Work order:
In the entries that follow, find the line containing "à une bière artisanale belge pensée pour" and the line containing "نعه إياها ،", then copy exactly everything from the first through the second except the pictures.

------------------------------------

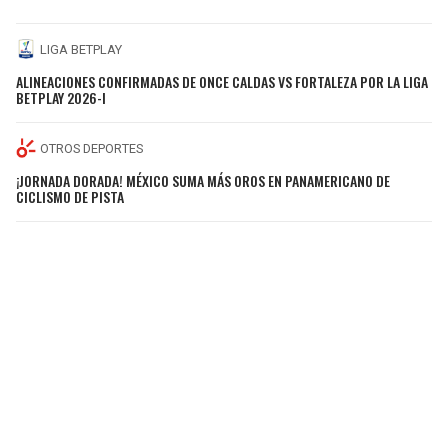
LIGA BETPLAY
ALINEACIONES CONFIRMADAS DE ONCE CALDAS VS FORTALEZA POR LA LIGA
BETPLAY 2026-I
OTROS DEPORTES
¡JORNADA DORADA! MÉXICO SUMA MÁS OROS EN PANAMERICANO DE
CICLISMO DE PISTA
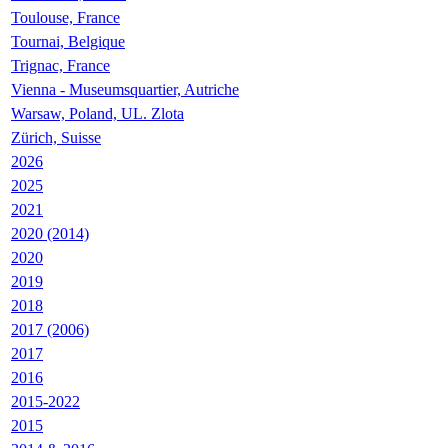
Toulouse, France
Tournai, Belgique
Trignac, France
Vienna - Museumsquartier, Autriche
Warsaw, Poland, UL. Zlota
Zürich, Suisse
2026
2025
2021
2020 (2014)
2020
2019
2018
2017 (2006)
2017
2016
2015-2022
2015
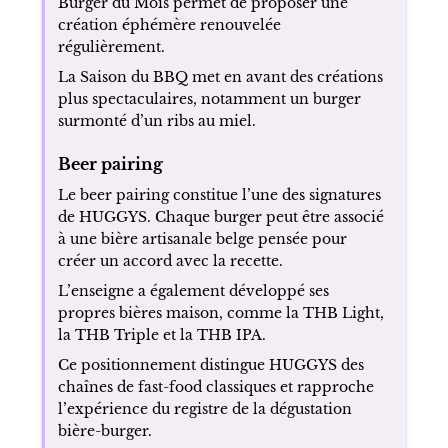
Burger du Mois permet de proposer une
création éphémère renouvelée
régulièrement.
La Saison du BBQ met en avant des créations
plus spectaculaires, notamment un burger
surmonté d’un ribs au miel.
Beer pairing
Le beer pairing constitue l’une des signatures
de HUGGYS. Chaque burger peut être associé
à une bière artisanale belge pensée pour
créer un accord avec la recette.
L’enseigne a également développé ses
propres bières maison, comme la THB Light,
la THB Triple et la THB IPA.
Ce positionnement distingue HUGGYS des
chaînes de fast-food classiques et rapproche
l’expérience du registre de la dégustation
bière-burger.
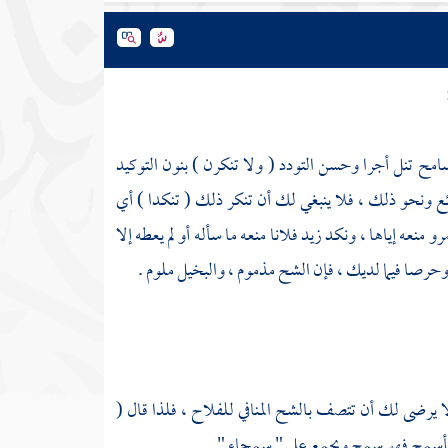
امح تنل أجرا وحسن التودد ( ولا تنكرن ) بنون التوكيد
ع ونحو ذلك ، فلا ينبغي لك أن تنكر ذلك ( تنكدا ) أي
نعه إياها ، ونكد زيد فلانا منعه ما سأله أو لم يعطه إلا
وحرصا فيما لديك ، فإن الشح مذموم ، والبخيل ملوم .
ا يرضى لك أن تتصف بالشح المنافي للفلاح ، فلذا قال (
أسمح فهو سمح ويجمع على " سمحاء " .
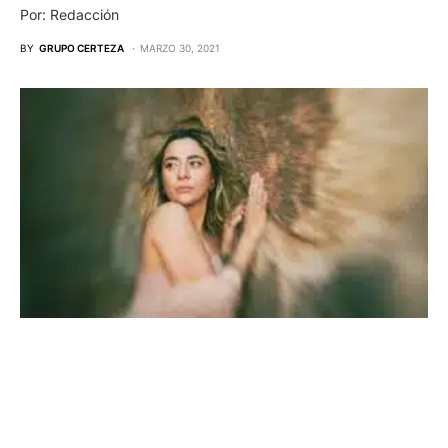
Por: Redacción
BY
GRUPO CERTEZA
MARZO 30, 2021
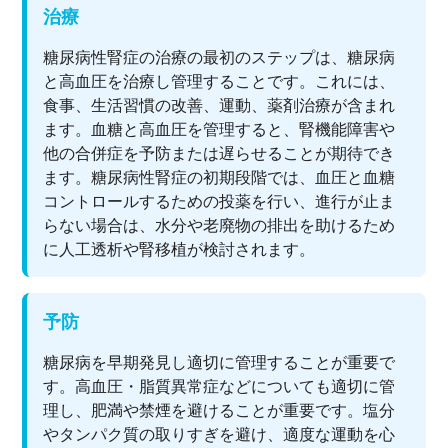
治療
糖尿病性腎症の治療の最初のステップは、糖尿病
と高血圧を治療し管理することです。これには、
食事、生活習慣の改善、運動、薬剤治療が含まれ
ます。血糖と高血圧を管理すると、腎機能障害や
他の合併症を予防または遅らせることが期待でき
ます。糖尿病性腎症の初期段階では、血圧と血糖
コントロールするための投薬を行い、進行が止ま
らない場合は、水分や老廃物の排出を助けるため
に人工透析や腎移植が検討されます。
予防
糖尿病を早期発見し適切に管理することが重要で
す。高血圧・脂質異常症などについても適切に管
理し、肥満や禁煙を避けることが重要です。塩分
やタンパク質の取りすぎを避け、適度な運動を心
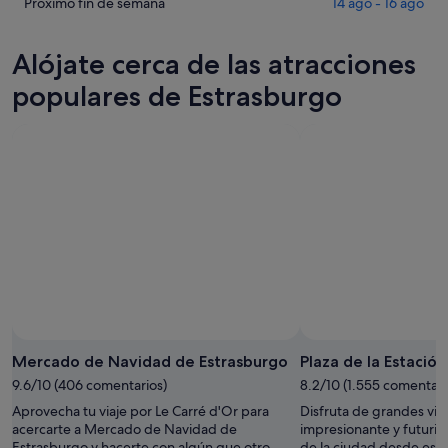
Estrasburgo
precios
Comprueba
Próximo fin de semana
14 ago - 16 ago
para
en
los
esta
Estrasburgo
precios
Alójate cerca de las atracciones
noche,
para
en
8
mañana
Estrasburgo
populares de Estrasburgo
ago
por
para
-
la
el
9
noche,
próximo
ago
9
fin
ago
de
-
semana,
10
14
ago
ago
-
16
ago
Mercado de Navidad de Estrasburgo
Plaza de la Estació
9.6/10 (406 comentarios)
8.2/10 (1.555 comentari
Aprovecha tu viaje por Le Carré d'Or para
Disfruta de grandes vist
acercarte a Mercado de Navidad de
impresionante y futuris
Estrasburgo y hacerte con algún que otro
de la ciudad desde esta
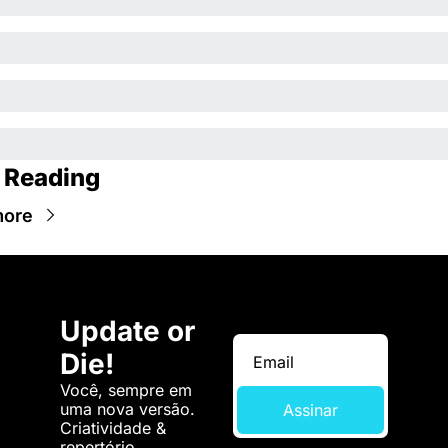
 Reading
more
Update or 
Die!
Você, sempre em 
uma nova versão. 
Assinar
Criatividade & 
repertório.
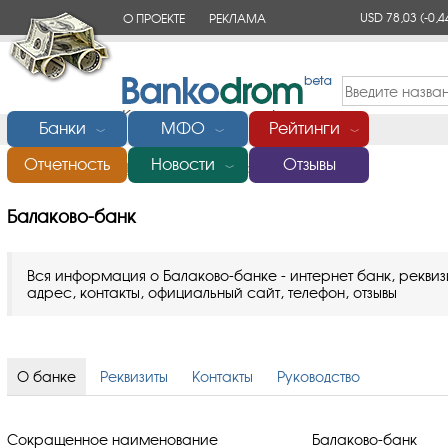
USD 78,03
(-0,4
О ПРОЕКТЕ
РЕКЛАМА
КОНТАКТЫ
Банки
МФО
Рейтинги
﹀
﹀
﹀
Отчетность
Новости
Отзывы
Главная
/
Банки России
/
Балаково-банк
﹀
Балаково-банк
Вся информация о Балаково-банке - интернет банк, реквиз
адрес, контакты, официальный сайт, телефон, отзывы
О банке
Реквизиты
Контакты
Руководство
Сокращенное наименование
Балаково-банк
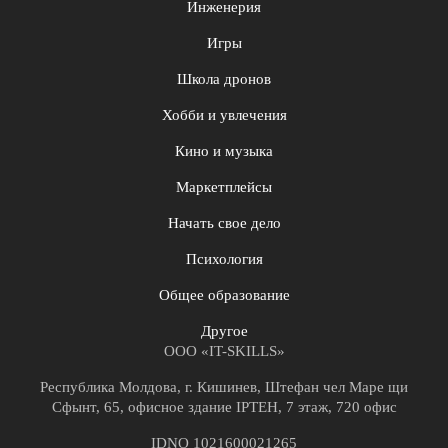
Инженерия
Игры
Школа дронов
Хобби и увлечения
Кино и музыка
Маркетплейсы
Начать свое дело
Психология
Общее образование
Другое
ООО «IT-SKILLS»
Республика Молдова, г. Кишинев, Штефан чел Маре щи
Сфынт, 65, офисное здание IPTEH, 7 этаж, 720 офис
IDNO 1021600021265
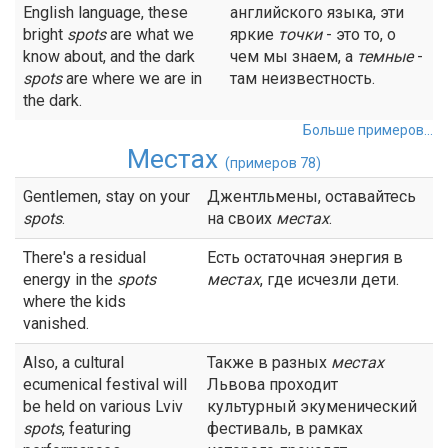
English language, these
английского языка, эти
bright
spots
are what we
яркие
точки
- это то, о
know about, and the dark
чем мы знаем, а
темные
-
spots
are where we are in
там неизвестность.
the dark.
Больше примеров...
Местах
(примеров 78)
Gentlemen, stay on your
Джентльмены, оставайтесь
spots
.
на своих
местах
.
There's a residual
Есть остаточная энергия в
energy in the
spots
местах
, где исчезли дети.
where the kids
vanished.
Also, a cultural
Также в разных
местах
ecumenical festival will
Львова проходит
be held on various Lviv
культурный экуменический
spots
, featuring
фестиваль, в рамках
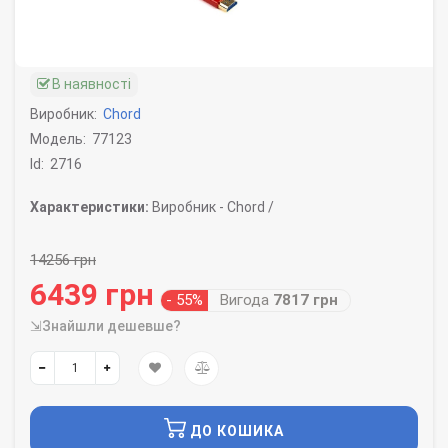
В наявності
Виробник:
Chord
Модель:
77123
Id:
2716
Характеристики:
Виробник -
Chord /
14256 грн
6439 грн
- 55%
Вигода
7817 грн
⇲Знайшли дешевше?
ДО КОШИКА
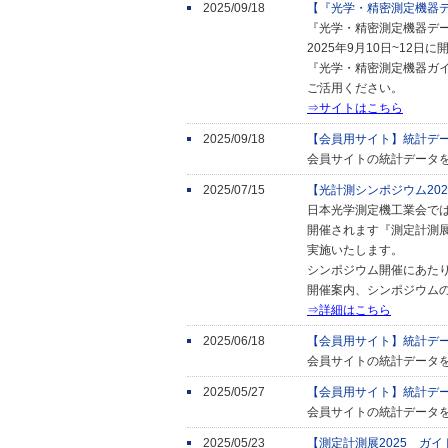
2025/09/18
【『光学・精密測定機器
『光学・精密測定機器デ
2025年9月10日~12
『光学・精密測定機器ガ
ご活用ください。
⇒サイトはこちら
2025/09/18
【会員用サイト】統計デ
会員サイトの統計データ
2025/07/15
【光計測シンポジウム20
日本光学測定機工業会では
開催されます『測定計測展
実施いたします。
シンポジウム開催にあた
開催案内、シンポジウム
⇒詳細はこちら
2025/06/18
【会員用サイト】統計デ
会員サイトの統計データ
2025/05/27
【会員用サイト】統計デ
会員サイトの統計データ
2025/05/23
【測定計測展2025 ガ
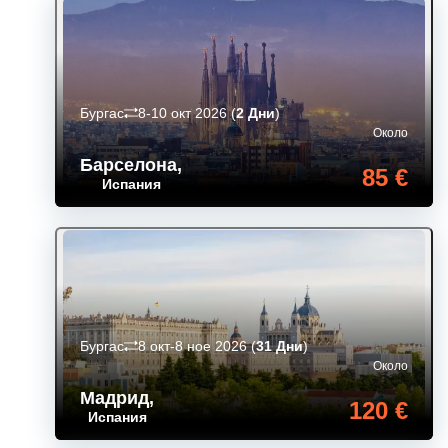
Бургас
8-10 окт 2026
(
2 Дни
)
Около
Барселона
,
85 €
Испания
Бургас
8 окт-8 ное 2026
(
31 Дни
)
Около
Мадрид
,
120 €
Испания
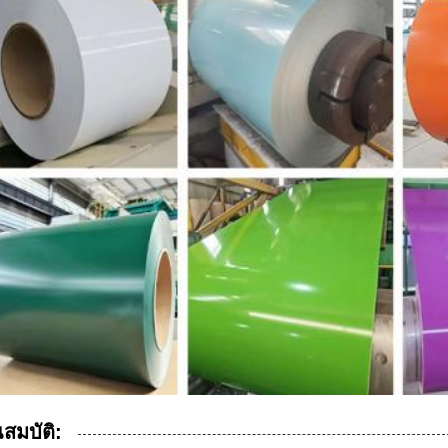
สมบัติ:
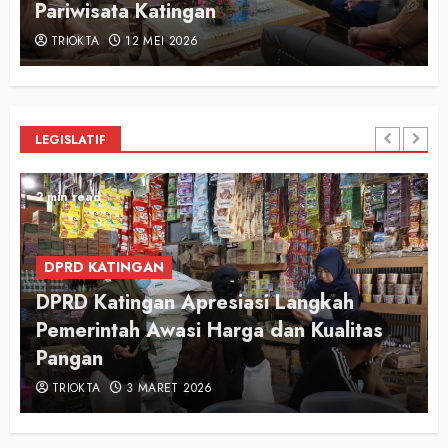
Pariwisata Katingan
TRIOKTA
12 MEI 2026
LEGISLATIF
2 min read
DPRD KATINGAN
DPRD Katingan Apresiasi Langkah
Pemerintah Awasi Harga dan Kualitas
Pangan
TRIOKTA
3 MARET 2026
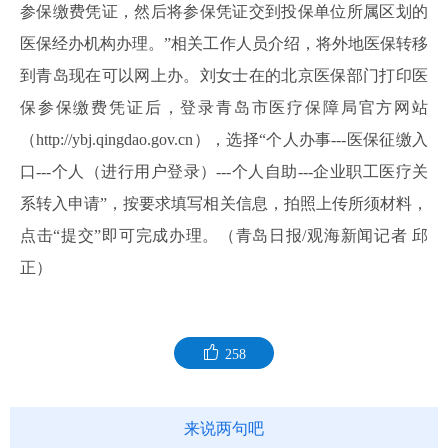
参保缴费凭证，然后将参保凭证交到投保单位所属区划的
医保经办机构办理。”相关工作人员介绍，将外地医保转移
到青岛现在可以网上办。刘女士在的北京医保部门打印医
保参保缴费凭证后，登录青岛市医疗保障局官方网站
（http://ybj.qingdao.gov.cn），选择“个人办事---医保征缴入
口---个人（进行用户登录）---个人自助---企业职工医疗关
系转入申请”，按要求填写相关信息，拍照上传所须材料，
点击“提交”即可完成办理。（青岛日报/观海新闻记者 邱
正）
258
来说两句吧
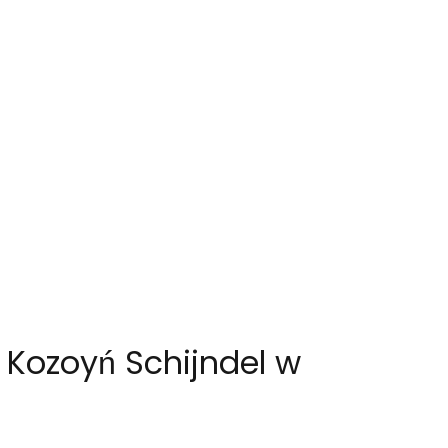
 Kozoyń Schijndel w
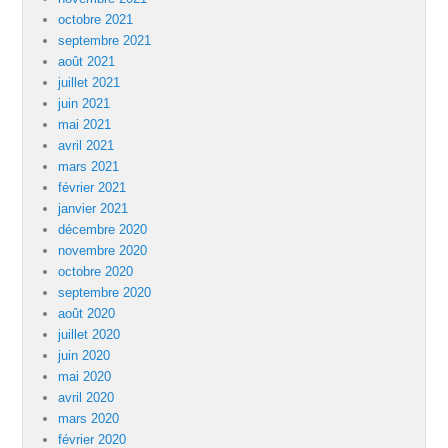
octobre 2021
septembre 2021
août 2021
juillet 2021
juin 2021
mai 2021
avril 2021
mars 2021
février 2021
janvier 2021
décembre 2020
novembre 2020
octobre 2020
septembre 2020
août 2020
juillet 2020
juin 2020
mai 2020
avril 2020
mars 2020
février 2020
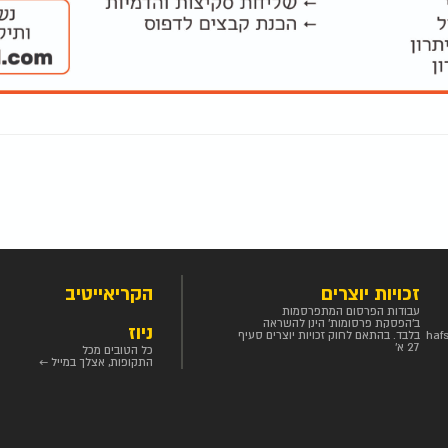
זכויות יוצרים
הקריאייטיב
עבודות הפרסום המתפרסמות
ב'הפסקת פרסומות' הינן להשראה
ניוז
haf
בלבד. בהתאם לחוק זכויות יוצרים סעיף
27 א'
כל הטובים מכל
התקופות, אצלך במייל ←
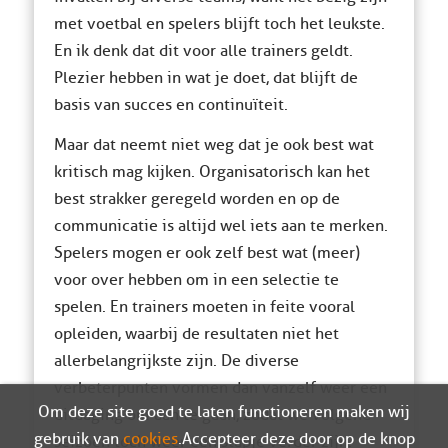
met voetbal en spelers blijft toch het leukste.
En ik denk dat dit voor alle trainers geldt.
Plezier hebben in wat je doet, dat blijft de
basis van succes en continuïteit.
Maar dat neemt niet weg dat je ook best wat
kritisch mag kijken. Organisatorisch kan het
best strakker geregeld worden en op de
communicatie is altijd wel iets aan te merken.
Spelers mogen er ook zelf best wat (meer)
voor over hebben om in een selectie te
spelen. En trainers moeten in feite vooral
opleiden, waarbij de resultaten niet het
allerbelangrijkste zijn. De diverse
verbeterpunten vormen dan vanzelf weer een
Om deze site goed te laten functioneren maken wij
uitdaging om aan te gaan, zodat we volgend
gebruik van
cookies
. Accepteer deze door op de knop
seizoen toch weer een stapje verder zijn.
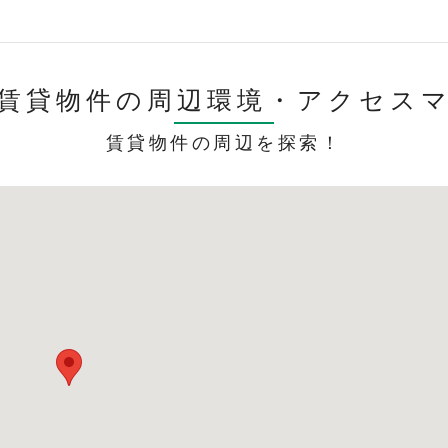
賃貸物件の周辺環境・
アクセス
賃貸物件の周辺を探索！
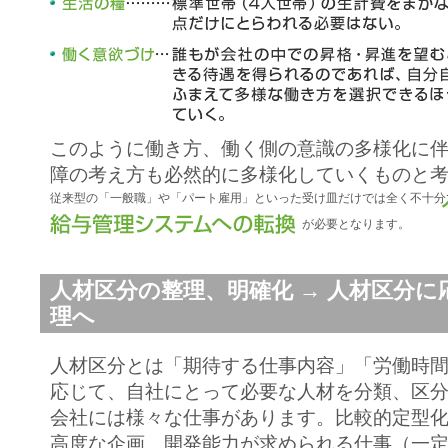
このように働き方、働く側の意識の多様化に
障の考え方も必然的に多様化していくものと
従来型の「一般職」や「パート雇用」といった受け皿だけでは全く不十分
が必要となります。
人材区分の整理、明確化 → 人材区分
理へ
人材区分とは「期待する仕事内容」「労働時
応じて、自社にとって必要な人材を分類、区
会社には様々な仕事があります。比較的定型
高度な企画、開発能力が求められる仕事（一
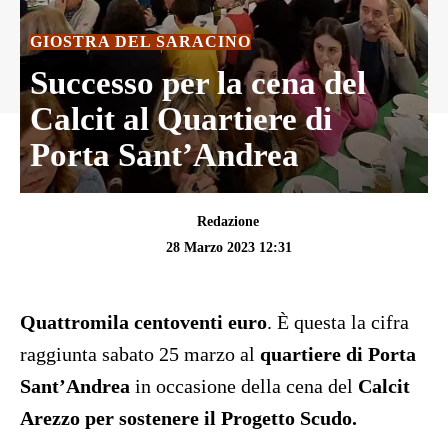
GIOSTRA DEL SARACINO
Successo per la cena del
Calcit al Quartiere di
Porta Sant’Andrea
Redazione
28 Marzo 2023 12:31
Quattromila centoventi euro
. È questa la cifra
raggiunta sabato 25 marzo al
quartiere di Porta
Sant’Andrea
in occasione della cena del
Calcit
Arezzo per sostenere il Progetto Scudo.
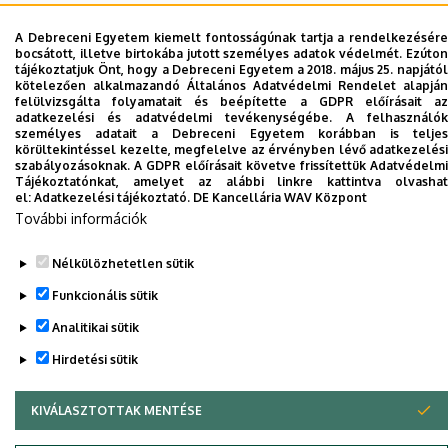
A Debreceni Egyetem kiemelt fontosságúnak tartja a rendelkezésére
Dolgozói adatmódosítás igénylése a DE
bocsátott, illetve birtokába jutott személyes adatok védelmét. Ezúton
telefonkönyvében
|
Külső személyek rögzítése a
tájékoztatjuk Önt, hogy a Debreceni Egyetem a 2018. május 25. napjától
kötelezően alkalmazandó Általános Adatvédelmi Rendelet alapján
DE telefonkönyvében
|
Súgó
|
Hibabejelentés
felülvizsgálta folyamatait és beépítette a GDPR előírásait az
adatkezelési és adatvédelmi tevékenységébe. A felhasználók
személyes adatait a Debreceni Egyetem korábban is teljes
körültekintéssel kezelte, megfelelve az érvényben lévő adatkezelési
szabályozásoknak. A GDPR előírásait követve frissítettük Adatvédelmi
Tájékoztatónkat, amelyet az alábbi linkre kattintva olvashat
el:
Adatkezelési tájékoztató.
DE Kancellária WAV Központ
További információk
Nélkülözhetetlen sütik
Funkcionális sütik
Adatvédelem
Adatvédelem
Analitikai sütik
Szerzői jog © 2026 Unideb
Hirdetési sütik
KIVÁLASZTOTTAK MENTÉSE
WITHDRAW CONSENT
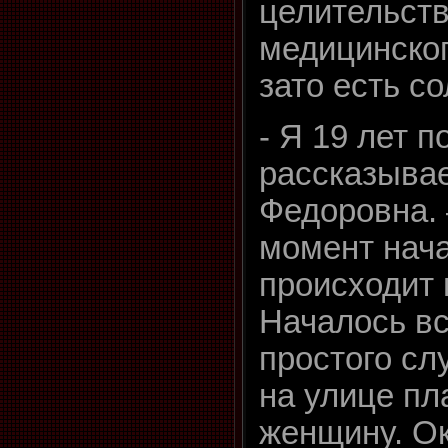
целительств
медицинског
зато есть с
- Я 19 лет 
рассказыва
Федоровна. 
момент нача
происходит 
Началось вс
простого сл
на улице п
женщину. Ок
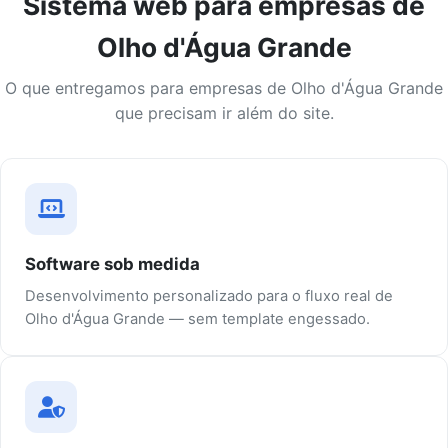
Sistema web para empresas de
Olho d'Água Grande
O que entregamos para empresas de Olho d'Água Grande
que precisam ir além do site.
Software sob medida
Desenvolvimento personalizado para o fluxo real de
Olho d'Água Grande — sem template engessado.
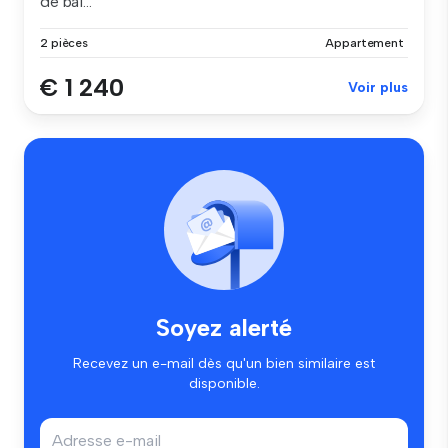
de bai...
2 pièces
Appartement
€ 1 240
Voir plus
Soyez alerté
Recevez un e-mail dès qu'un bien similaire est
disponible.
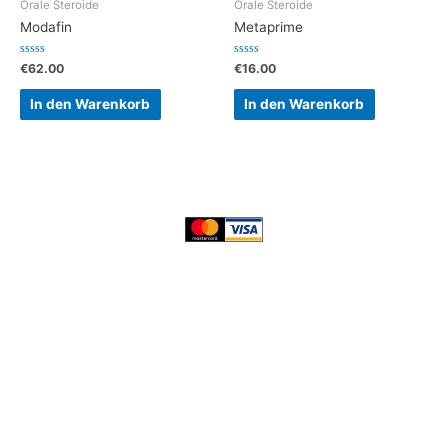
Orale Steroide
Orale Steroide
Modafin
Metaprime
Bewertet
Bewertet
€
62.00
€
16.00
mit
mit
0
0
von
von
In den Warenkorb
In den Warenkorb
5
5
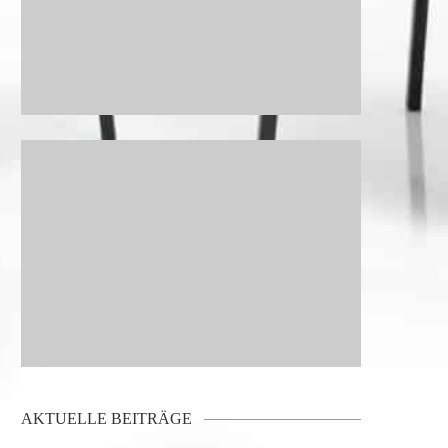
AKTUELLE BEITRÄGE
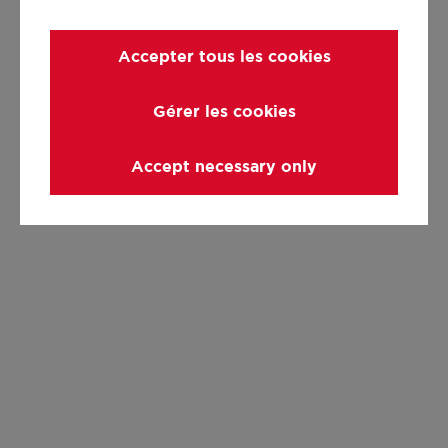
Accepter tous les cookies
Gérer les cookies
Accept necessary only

------------------------------------

Exercise output:
à une bière artisanale belge pensée pour
créer un accord avec la recette.
L’enseigne a également développé ses
propres bières maison, comme la THB Light,
la THB Triple et la THB IPA.
Ce positionnement distingue HUGGYS des
chaînes de fast-food classiques et rapproche
l’expérience du registre de la dégustation
bière-burger.
امح تنل أجرا وحسن التودد ( ولا تنكرن ) بنون التوكيد
ع ونحو ذلك ، فلا ينبغي لك أن تنكر ذلك ( تنكدا ) أي
نعه إياها ، ونكد زيد فلانا منعه ما سأله أو لم يعطه إلا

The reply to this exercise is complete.